» **ASSIGNMENT**
Go through the data below. Pull out every line that has the word "миграции".
· · ·
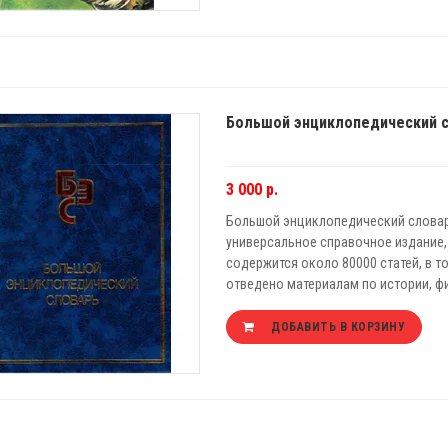
Большой энциклопедический с
3 000 р.
Большой энциклопедический словарь. 2
универсальное справочное издание,
содержится около 80000 статей, в т
отведено материалам по истории, фи
ДОБАВИТЬ В КОРЗИНУ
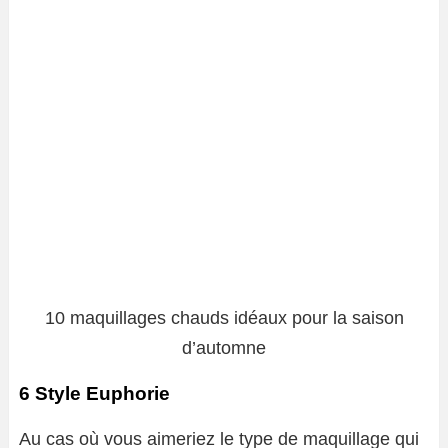
10 maquillages chauds idéaux pour la saison
d’automne
6 Style Euphorie
Au cas où vous aimeriez le type de maquillage qui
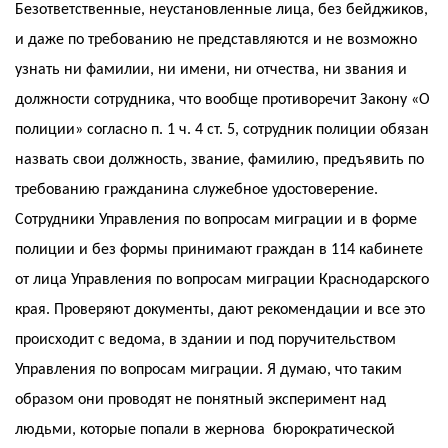
Безответственные, неустановленные лица, без бейджиков,
и даже по требованию не представляются и не возможно
узнать ни фамилии, ни имени, ни отчества, ни звания и
должности сотрудника, что вообще противоречит Закону «О
полиции» согласно п. 1 ч. 4 ст. 5, сотрудник полиции обязан
назвать свои должность, звание, фамилию, предъявить по
требованию гражданина служебное удостоверение.
Сотрудники Управления по вопросам миграции и в форме
полиции и без формы принимают граждан в 114 кабинете
от лица Управления по вопросам миграции Краснодарского
края. Проверяют документы, дают рекомендации и все это
происходит с ведома, в здании и под поручительством
Управления по вопросам миграции. Я думаю, что таким
образом они проводят не понятный эксперимент над
людьми, которые попали в жернова бюрократической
· · ·
» **RESULT OF THE TASK**
Сотрудники Управления по вопросам миграции и в форме
от лица Управления по вопросам миграции Краснодарского
Управления по вопросам миграции. Я думаю, что таким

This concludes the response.